半夜
沈清辞是被渴醒的。
陌生的天花板,陌生的吸顶灯,微弱的光线从窗帘缝里透进来。她躺着看了几秒,才反应过来——这是顾深家。她翻了个身,拿起床头柜上的手机。凌晨两点十七分。
嗓子干得发疼,像含了一把沙子。她掀开被子下床,摸黑找到拖鞋,推开门。走廊一片漆黑,客厅的灯关着,只有厨房那盏感应小夜灯亮着,暖黄的光线从门缝里漏出来,在地上拉了一条细长的光带。
她轻手轻脚走过去,经过主卧门口时,脚步顿了一下。门关着,门缝下没有光。他睡了。
厨房的小夜灯亮着,她走进去,从橱柜里拿了一个玻璃杯,接了一杯凉水。水是凉的,她喝了一大口,嗓子舒服了些。又喝了一口,靠在灶台边站着。
小夜灯的暖黄光线落在不锈钢水槽上,反射出一道细碎的银光。她看了一眼窗外——小区的路灯还亮着,昏黄的光晕落在空荡荡的停车位上。这个点,没人出门,也没人回来。
她喝完最后一口水,把杯子放进水槽。
转身的瞬间,她看到客厅的沙发上坐着一个人。
沈清辞心头一紧,手指猛地攥紧了灶台边缘。
顾深坐在沙发上,没开主灯。他的轮廓在黑暗中模糊不清,但她一眼就认出来了——宽肩,挺直的脊背,手搭在膝盖上的姿势。他穿着一件深色t恤,头发乱着,像是起来有一阵了。
“你怎么没睡?”她的声音在安静的客厅里显得有些响。
“睡不着。”他的声音压得很低,像是怕惊扰了什么。明明屋里只有他们两个人。
沈清辞走过去,在他身边坐下。深灰色布艺沙发,坐上去带着深夜的凉意。他穿着一条灰色睡裤,脚上趿拉着拖鞋,袜子是深蓝色的。
“几点起来的?”她问。
“不知道。躺了一会儿,没睡着,就起来了。”
“你怎么不叫我?”
“叫你干嘛?”
沈清辞没回答。两个人坐在黑暗里,谁都没说话。客厅静得能听到暖气片里水流的声音,咕噜咕噜,从这头流到那头,又循环回来。窗外偶尔有车经过,轮胎碾过路面的声音,由远及近,又渐渐远去。
“顾深。”
“嗯。”
“你是因为床垫硬睡不着,还是因为别的?”
他没回答。
“别的?”她问。
“嗯。”
沈清辞等了几秒。他没说,她也没催。
“在想你爸的事。”他终于开口了,声音比刚才更低,“昨天股东会的时候,有人说了一句话。”
“说什么?”
“说——你爸当年要是没出事,恒远这个项目可能轮不到你做。”
沈清辞看着他。黑暗中看不清他的表情,只能看到他的轮廓,和那双眼睛。
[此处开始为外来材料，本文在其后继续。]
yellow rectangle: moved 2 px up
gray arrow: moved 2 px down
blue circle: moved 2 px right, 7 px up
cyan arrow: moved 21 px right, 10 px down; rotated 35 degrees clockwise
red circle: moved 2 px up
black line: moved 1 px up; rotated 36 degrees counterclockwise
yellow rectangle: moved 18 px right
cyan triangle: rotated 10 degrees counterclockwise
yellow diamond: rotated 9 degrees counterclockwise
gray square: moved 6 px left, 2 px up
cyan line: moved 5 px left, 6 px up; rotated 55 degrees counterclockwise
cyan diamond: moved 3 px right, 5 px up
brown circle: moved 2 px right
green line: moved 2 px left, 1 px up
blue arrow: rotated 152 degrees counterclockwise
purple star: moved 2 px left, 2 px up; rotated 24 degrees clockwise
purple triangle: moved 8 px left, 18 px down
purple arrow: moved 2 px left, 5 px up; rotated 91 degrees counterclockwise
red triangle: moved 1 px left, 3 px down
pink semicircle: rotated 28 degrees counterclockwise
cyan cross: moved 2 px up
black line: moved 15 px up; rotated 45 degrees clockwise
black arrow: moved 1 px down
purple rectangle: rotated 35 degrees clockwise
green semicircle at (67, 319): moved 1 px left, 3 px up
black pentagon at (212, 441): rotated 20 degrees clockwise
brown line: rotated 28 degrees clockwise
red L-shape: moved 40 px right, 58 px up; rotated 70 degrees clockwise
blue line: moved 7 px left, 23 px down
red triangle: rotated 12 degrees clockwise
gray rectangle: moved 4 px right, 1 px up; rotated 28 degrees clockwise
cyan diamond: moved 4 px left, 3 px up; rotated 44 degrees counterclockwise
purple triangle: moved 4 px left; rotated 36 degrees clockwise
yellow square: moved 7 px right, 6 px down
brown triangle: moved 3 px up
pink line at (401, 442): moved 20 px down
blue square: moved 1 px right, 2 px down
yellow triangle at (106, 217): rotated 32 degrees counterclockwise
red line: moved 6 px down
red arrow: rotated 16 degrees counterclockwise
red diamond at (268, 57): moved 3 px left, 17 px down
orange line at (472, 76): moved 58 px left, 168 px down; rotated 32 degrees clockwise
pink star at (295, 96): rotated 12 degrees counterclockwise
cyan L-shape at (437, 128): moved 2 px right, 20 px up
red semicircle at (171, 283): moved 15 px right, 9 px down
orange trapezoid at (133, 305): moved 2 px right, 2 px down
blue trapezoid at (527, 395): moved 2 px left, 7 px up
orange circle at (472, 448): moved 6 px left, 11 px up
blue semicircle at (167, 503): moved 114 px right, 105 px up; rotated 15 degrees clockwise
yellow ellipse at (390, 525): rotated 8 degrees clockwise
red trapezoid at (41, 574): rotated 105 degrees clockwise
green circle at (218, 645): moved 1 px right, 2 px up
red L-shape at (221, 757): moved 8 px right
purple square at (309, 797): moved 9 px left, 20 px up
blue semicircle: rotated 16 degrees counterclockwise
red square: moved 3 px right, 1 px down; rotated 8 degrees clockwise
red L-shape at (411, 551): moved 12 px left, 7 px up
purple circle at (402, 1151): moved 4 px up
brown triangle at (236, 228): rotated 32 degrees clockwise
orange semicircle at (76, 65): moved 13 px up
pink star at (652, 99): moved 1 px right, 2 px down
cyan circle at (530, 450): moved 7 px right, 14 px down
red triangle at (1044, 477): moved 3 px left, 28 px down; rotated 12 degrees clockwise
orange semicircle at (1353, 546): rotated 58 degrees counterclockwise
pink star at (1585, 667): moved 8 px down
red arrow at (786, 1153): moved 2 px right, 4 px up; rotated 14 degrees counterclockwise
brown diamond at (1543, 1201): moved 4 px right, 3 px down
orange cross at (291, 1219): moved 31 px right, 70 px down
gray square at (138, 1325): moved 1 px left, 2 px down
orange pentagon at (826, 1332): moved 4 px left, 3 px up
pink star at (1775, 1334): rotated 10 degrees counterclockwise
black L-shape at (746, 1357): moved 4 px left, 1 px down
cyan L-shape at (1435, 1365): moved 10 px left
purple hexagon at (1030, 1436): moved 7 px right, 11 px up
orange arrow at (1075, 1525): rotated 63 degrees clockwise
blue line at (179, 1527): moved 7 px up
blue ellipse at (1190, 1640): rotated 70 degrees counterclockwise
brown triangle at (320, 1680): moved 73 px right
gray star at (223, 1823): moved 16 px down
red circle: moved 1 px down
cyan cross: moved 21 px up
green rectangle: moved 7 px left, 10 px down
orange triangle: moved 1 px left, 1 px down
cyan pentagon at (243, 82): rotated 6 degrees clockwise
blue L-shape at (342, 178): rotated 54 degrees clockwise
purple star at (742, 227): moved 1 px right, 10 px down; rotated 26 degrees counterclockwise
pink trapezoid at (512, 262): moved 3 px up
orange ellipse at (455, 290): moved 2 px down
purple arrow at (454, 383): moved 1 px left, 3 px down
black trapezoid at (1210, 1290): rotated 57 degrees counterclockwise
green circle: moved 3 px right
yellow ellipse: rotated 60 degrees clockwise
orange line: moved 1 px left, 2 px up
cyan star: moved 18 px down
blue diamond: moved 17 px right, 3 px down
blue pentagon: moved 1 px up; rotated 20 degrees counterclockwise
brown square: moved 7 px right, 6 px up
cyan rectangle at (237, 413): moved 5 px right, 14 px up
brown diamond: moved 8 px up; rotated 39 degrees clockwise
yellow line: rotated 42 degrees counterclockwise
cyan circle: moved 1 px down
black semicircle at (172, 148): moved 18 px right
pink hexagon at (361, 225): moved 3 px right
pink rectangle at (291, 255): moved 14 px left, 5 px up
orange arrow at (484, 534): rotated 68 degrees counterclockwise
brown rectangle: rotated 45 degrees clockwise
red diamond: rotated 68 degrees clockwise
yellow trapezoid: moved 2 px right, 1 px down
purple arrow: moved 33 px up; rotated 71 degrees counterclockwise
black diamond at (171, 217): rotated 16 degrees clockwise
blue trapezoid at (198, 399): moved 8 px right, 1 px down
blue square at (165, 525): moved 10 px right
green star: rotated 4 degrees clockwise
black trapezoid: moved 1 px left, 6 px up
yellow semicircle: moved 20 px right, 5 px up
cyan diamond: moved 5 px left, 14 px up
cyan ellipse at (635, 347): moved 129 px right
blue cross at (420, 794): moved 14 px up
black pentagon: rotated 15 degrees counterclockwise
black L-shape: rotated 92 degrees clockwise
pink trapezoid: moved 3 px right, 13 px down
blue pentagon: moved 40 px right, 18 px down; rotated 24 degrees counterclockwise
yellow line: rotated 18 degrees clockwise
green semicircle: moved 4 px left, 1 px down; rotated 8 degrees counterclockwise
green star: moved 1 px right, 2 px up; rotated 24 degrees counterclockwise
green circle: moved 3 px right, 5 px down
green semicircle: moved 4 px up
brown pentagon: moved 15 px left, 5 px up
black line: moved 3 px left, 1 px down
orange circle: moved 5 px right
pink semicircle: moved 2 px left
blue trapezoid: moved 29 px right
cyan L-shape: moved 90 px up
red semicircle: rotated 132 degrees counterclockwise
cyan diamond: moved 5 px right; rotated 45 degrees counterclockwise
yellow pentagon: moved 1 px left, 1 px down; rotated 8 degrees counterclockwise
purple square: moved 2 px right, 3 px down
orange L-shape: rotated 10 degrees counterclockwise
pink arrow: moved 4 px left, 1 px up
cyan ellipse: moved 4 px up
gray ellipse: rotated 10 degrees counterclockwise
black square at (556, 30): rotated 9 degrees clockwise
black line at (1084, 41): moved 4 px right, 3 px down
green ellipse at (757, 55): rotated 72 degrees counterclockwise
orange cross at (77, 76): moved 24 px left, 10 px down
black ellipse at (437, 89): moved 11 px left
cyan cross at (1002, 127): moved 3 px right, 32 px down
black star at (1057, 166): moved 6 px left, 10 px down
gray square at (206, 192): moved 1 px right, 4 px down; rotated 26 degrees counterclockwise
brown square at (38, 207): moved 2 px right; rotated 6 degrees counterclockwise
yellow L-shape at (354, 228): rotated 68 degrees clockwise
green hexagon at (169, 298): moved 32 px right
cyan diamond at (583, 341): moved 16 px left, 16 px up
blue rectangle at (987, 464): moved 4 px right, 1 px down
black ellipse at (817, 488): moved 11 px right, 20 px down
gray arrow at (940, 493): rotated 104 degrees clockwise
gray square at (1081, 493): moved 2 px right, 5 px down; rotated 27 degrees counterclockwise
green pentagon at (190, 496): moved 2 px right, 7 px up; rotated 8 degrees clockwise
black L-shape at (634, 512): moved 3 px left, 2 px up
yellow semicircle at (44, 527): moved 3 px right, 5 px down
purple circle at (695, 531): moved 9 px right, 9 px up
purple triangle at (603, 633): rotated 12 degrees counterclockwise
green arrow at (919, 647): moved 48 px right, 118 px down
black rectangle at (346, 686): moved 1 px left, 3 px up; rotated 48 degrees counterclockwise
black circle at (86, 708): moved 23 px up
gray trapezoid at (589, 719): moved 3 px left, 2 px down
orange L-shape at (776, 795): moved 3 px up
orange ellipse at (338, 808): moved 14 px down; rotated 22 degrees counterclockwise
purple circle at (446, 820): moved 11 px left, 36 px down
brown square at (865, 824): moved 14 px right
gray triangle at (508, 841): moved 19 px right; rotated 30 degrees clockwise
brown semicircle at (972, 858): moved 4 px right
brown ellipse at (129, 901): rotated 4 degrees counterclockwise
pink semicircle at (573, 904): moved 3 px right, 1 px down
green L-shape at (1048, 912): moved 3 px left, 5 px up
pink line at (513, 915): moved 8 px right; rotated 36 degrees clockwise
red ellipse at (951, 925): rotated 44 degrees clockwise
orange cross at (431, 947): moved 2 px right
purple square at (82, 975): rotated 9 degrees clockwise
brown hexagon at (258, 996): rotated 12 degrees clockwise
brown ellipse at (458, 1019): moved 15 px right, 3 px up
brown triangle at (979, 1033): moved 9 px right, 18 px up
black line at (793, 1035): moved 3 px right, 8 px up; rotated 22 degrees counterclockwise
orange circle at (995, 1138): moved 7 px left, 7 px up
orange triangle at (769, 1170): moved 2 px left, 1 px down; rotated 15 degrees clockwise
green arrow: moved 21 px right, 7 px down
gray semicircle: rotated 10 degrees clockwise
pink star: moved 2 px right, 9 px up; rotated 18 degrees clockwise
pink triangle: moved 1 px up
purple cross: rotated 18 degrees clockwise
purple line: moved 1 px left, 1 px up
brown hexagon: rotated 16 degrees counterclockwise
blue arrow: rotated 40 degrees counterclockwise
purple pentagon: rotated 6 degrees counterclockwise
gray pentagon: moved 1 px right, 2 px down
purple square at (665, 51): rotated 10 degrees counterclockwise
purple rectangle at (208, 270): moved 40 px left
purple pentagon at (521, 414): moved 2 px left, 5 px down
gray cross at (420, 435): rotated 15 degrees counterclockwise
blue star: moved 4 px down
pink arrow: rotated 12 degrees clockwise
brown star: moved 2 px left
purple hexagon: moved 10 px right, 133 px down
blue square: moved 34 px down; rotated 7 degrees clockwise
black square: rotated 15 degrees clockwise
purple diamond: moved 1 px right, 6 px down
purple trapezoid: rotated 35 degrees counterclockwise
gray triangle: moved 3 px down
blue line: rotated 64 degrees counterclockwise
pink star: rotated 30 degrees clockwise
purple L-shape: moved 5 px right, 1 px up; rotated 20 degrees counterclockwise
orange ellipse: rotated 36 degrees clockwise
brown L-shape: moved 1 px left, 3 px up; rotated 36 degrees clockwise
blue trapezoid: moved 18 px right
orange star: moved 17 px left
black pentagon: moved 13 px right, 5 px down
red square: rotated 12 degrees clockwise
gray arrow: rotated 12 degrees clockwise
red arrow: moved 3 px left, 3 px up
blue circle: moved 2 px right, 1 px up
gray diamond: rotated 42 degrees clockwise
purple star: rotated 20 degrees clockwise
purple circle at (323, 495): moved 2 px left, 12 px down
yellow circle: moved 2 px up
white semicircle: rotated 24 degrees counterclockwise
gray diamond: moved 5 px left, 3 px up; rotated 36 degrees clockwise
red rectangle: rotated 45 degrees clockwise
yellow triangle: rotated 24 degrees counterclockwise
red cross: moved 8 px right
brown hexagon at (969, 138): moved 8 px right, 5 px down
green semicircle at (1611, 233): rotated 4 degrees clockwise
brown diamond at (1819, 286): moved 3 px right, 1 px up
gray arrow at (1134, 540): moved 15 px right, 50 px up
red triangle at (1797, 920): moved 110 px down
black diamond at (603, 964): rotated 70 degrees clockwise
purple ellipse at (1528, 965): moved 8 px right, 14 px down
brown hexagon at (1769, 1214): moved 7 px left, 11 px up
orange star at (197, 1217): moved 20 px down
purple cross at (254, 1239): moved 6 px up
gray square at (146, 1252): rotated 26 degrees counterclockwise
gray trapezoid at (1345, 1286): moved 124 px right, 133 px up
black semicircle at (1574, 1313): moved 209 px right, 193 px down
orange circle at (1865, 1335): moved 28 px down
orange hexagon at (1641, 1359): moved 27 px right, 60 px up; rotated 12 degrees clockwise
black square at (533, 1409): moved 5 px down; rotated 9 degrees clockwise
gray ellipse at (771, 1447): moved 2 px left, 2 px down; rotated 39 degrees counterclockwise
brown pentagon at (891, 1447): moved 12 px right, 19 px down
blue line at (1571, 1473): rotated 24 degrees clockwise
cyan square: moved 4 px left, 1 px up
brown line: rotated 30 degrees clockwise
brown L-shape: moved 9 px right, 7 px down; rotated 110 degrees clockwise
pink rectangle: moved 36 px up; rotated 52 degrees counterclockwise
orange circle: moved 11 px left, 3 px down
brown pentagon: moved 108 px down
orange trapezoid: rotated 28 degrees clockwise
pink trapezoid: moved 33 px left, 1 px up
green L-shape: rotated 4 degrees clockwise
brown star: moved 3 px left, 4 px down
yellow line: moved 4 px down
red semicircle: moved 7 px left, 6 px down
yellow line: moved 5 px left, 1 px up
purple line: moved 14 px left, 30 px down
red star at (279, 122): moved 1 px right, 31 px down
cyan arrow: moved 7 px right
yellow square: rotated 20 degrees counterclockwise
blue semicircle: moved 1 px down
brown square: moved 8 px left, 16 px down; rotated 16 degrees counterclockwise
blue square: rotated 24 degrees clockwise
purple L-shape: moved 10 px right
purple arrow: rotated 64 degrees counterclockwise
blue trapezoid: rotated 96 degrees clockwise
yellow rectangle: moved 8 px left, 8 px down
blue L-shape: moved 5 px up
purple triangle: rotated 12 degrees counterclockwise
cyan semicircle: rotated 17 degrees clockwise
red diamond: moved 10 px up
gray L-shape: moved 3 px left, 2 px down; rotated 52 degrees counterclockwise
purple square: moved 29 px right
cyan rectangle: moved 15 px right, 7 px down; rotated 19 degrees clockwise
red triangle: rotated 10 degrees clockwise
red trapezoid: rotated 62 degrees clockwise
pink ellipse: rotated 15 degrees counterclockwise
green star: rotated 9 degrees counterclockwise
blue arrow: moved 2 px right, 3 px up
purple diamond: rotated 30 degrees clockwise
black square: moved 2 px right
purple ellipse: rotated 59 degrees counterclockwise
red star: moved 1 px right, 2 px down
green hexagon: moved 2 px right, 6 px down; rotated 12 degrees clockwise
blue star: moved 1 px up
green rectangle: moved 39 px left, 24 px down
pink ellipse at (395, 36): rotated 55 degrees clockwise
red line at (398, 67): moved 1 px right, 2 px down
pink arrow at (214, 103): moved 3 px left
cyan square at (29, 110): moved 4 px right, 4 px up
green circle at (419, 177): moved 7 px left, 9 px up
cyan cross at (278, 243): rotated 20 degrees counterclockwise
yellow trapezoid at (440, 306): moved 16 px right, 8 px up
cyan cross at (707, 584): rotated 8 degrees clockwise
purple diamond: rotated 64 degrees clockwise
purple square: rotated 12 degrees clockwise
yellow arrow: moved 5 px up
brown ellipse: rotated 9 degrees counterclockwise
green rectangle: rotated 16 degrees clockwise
眼睛里有光,不是泪光,是别的什么——像燃尽的炭火,暗红色的,还留着余温。
“谁说的?”
“一个股东。年纪大了,跟我爸认识。”
“他不知道你爸的事?”
“知道。但他觉得——我爸的事,是命。”
沈清辞没接话。她靠回沙发背上,看着天花板。天花板在黑暗中看不太清,但她知道那里没有裂缝,干干净净。
“你爸是个什么样的人?”她问。
“你爸是个什么样的人?”她问。
顾深沉默了很久。久到她以为他不会开口。
“我小时候,他经常带我去工地。”他说,“他做结构设计的,图纸画得好,工地上的人都服他。有一次他带我去看一个项目,站在楼顶上,指着底下的地基跟我说——房子要从底下开始盖,做人也是。”
沈清辞转头看他。他的侧脸隐在黑暗里,只能看到清晰的下颌线,和微微滚动的喉结。
“他出事那年,我六岁。”
沈清辞放在膝盖上的手指,猛地攥紧了一下。
“六岁不大,但记得住。”他说,“我记得那天晚上我妈接了一个电话,然后就开始哭。我爸没回来。第二天,第三天,都没回来。后来有人告诉我妈,说项目出事了,我爸做的阴阳图被查出来了。”
“我妈不信。我也不信。”
“但他没回来。”顾深的声音平静得没有一丝波澜,“再也没回来。”
客厅里静了下来。暖气片的水流声停了,循环结束了。沈清辞听着自己的呼吸声,一下一下,很轻。